(Transcribed page contents)
========================

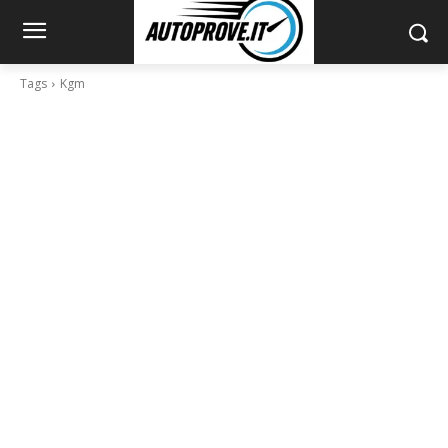
Tags
Kgm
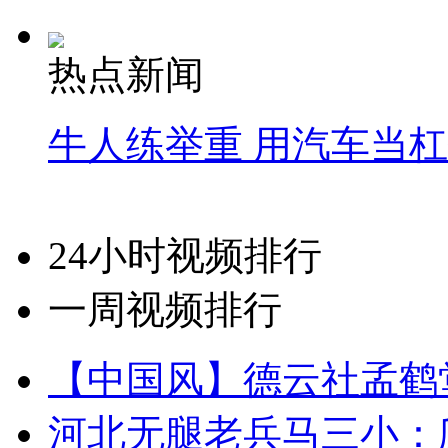
热点新闻
牛人练举重 用汽车当
24小时视频排行
一周视频排行
【中国风】德云社孟鹤
河北无腿老兵马三小：爬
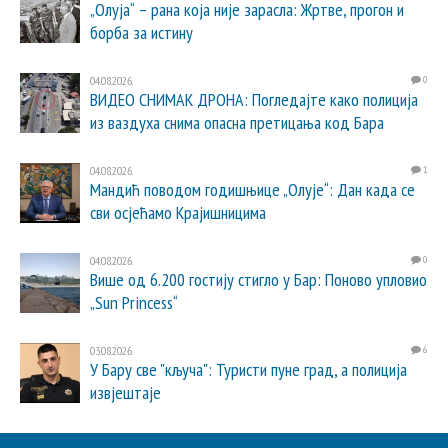
„Олуја“ – рана која није зарасла: Жртве, прогон и
борба за истину
04.08.2026.
0
ВИДЕО СНИМАК ДРОНА: Погледајте како полиција
из ваздуха снима опасна претицања код Бара
04.08.2026.
1
Мандић поводом годишњице „Олује“: Дан када се
сви осјећамо Крајишницима
04.08.2026.
0
Више од 6.200 гостију стигло у Бар: Поново упловио
„Sun Princess“
03.08.2026.
6
У Бару све "кључа": Туристи пуне град, а полиција
извјештаје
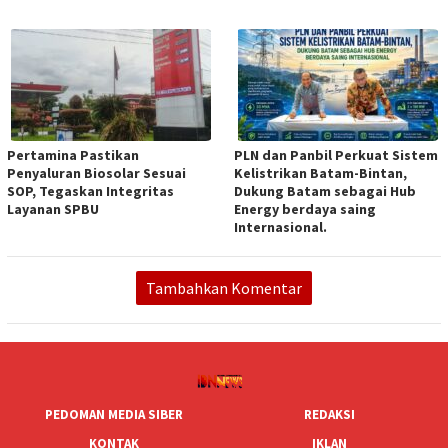
Pertamina Pastikan
PLN dan Panbil Perkuat Sistem
Penyaluran Biosolar Sesuai
Kelistrikan Batam-Bintan,
SOP, Tegaskan Integritas
Dukung Batam sebagai Hub
Layanan SPBU
Energy berdaya saing
Internasional.
Tambahkan Komentar
PEDOMAN MEDIA SIBER
REDAKSI
KONTAK
IKLAN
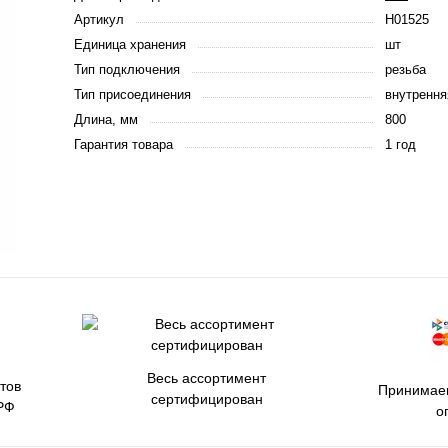
Артикул
Н01525
Единица хранения
шт
Тип подключения
резьба
Тип присоединения
внутрення
Длина, мм
800
Гарантия товара
1 год
Весь ассортимент
тов
Принимаем
сертифицирован
РФ
о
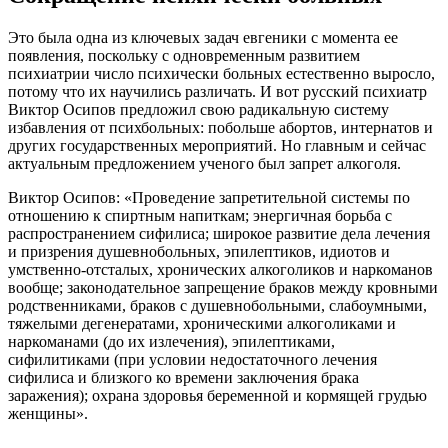
Это была одна из ключевых задач евгеники с момента ее
появления, поскольку с одновременным развитием
психиатрии число психически больных естественно выросло,
потому что их научились различать. И вот русский психиатр
Виктор Осипов предложил свою радикальную систему
избавления от психбольных: побольше абортов, интернатов и
других государственных мероприятий. Но главным и сейчас
актуальным предложением ученого был запрет алкоголя.
Виктор Осипов: «Проведение запретительной системы по
отношению к спиртным напиткам; энергичная борьба с
распространением сифилиса; широкое развитие дела лечения
и призрения душевнобольных, эпилептиков, идиотов и
умственно-отсталых, хронических алкоголиков и наркоманов
вообще; законодательное запрещение браков между кровными
родственниками, браков с душевнобольными, слабоумными,
тяжелыми дегенератами, хроническими алкоголиками и
наркоманами (до их излечения), эпилептиками,
сифилитиками (при условии недостаточного лечения
сифилиса и близкого ко времени заключения брака
заражения); охрана здоровья беременной и кормящей грудью
женщины».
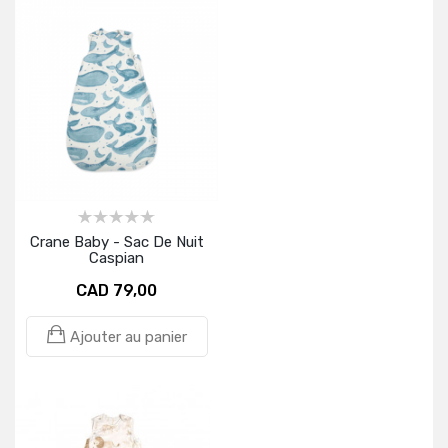
Crane Baby - Sac De Nuit
Caspian
CAD 79,00
Ajouter au panier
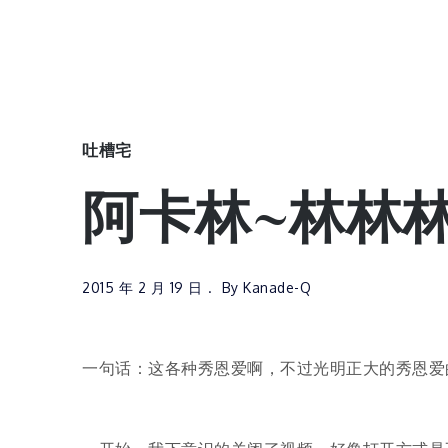
吐槽宅
阿卡林~林林
2015 年 2 月 19 日
By
Kanade-Q
一句话：这各种秀恩爱啊，不过光明正大的秀恩爱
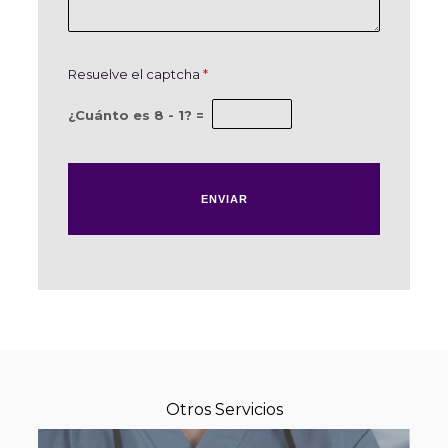
Resuelve el captcha
*
¿Cuánto es 8 - 1? =
Por favor, deja este campo vacío.
Otros Servicios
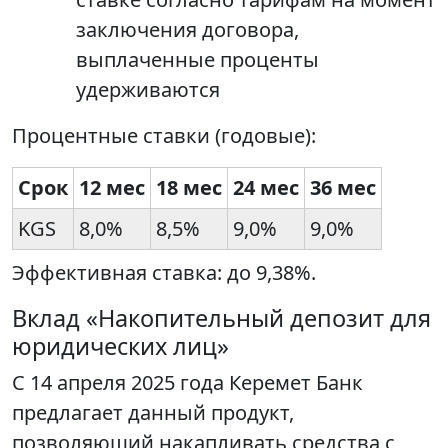
заключения договора,
выплаченные проценты
удерживаются
Процентные ставки (годовые):
Срок
12 мес
18 мес
24 мес
36 мес
KGS
8,0%
8,5%
9,0%
9,0%
Эффективная ставка: до 9,38%.
Вклад «Накопительный депозит для
юридических лиц»
С 14 апреля 2025 года Керемет Банк
предлагает данный продукт,
позволяющий накапливать средства с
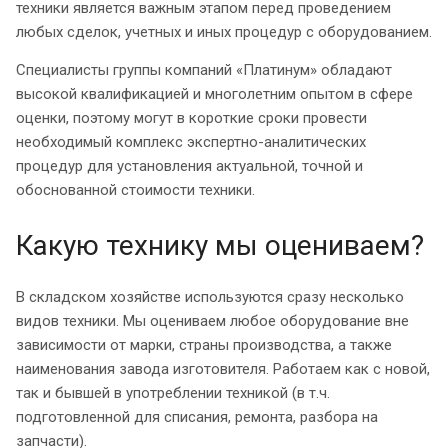
техники является важным этапом перед проведением
любых сделок, учетных и иных процедур с оборудованием.
Специалисты группы компаний «Платинум» обладают
высокой квалификацией и многолетним опытом в сфере
оценки, поэтому могут в короткие сроки провести
необходимый комплекс экспертно-аналитических
процедур для установления актуальной, точной и
обоснованной стоимости техники.
Какую технику мы оцениваем?
В складском хозяйстве используются сразу несколько
видов техники. Мы оцениваем любое оборудование вне
зависимости от марки, страны производства, а также
наименования завода изготовителя. Работаем как с новой,
так и бывшей в употреблении техникой (в т.ч.
подготовленной для списания, ремонта, разбора на
запчасти).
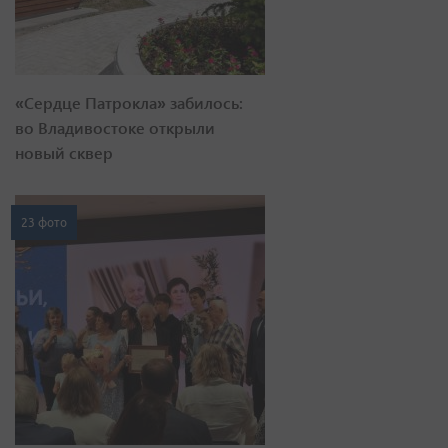
«Сердце Патрокла» забилось:
во Владивостоке открыли
новый сквер
23 фото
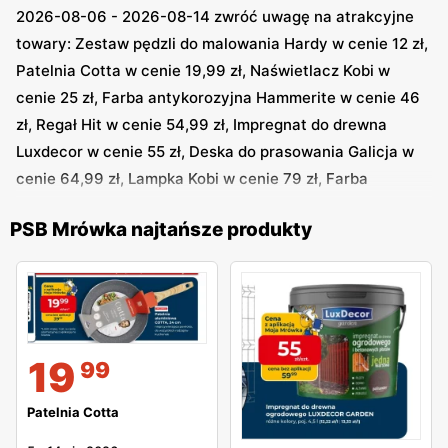
Promocje
2026-08-06 - 2026-08-14 zwróć uwagę na atrakcyjne
towary: Zestaw pędzli do malowania Hardy w cenie 12 zł,
Mrówka
to supermarket budowlany, który jest w stanie
Patelnia Cotta w cenie 19,99 zł, Naświetlacz Kobi w
zaoferować Ci konkurencyjne ceny oraz często
cenie 25 zł, Farba antykorozyjna Hammerite w cenie 46
pojawiające się promocje. Jeśli zależy Ci na tym, by
zł, Regał Hit w cenie 54,99 zł, Impregnat do drewna
zaoszczędzić nieco pieniędzy, ale nie odmawiać sobie
Luxdecor w cenie 55 zł, Deska do prasowania Galicja w
przyjemności płynącej z kupowania dobrych jakościowo
cenie 64,99 zł, Lampka Kobi w cenie 79 zł, Farba
artykułów, dobrym pomysłem dla Ciebie może okazać się
lateksowa Beckers w cenie 149 zł, Kompresor bezolejowy
gazetka promocyjna.
Gazetka
to zbiór najlepszym
PSB Mrówka najtańsze produkty
Hit w cenie 233 zł i inne
promocji oraz okazji, które obowiązują aktualnie w
Mrówce
. Dzięki temu, że gazetka jest na bieżąco
aktualizowana, niemal każdy jest w stanie znaleźć coś
dla siebie. Korzystając z licznych promocji oraz okazji,
możesz zdobyć potrzebne Ci produkty w jeszcze lepszej
19
99
cenie.
Patelnia Cotta
Gdzie znajdziesz sklepy Mrówka?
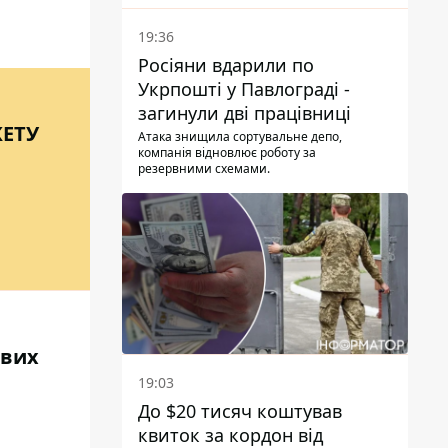
19:36
Росіяни вдарили по
Укрпошті у Павлограді -
загинули дві працівниці
ЖЕТУ
Атака знищила сортувальне депо,
компанія відновлює роботу за
резервними схемами.
ових
19:03
До $20 тисяч коштував
квиток за кордон від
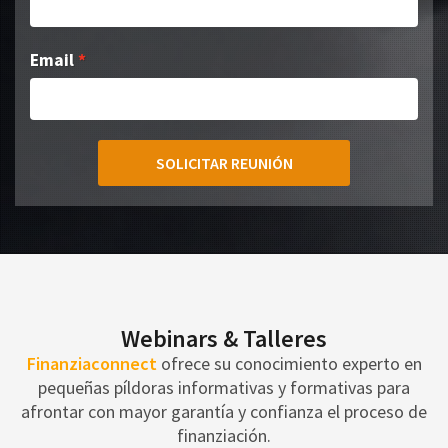
Email
SOLICITAR REUNIÓN
Webinars & Talleres
Finanziaconnect
ofrece su conocimiento experto en
pequeñas píldoras informativas y formativas para
afrontar con mayor garantía y confianza el proceso de
finanziación.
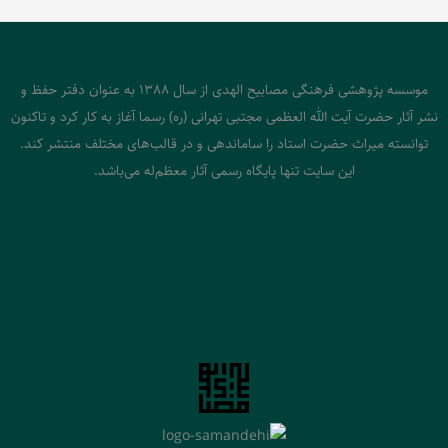
موسسه پژوهشی فرهنگی مصابیح الهدی از سال 1388 به عنوان دفتر حفظ و
نشر آثار حضرت آیت الله العظمی مجتبی تهرانی (ره) رسما آغاز به کار کرد و تاکنون
توانسته میراث حضرت استاد را ساماندهی و در قالب‌های مختلف منتشر کند.
این سایت تنها پایگاه رسمی آثار معظم‌له می‌باشد.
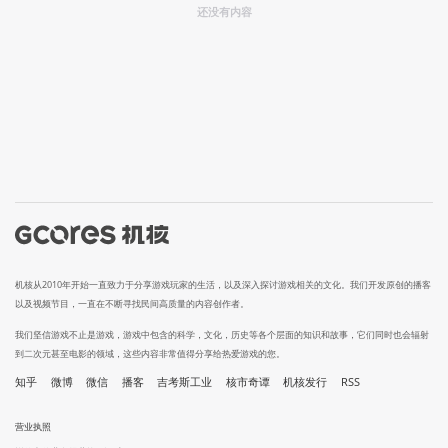
还没有内容
机核从2010年开始一直致力于分享游戏玩家的生活，以及深入探讨游戏相关的文化。我们开发原创的播客
以及视频节目，一直在不断寻找民间高质量的内容创作者。
我们坚信游戏不止是游戏，游戏中包含的科学，文化，历史等各个层面的知识和故事，它们同时也会辐射
到二次元甚至电影的领域，这些内容非常值得分享给热爱游戏的您。
知乎
微博
微信
播客
吉考斯工业
核市奇谭
机核发行
RSS
营业执照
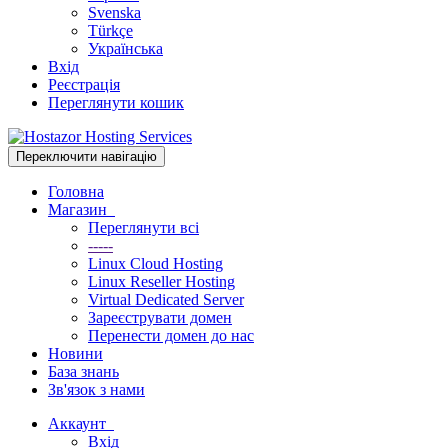
Svenska
Türkçe
Українська
Вхід
Реєстрація
Переглянути кошик
Переключити навігацію
Головна
Магазин
Переглянути всі
-----
Linux Cloud Hosting
Linux Reseller Hosting
Virtual Dedicated Server
Зареєструвати домен
Перенести домен до нас
Новини
База знань
Зв'язок з нами
Аккаунт
Вхід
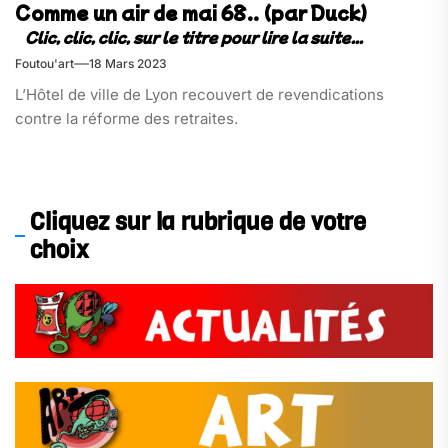
Comme un air de mai 68.. (par Duck)
Foutou'art
18 Mars 2023
L’Hôtel de ville de Lyon recouvert de revendications
contre la réforme des retraites.
Cliquez sur la rubrique de votre
choix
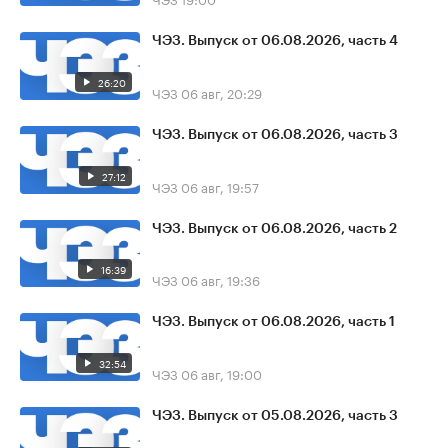
ЧЭЗ. Выпуск от 06.08.2026, часть 4
26:20
ЧЭЗ
06 авг, 20:29
ЧЭЗ. Выпуск от 06.08.2026, часть 3
27:12
ЧЭЗ
06 авг, 19:57
ЧЭЗ. Выпуск от 06.08.2026, часть 2
16:39
ЧЭЗ
06 авг, 19:36
ЧЭЗ. Выпуск от 06.08.2026, часть 1
32:54
ЧЭЗ
06 авг, 19:00
ЧЭЗ. Выпуск от 05.08.2026, часть 3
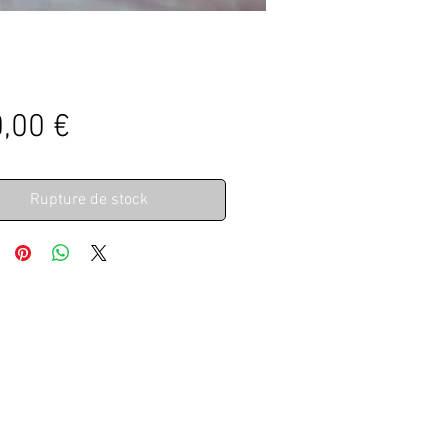
Prix
,00 €
Rupture de stock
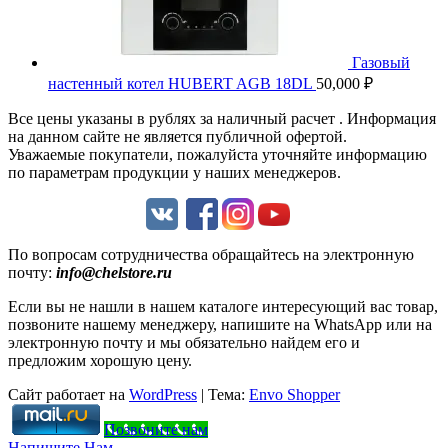
Газовый
настенный котел HUBERT AGB 18DL
50,000
₽
Все цены указаны в рублях за наличный расчет . Информация
на данном сайте не является публичной офертой.
Уважаемые покупатели, пожалуйста уточняйте информацию
по параметрам продукции у наших менеджеров.
Мы в соц. сетях:
По вопросам сотрудничества обращайтесь на электронную
почту:
info@chelstore.ru
Если вы не нашли в нашем каталоге интересующий вас товар,
позвоните нашему менеджеру, напишите на WhatsApp или на
электронную почту и мы обязательно найдем его и
предложим хорошую цену.
Сайт работает на
WordPress
|
Тема:
Envo Shopper
Позвоните нам
Напишите Нам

========================

- [Directions for this task] Copy out each line of the records where the word "Выпуск" appears.

- [Task answer]
ЧЭЗ. Выпуск от 06.08.2026, часть 4
ЧЭЗ. Выпуск от 06.08.2026, часть 3
ЧЭЗ. Выпуск от 06.08.2026, часть 2
ЧЭЗ. Выпуск от 06.08.2026, часть 1
ЧЭЗ. Выпуск от 05.08.2026, часть 3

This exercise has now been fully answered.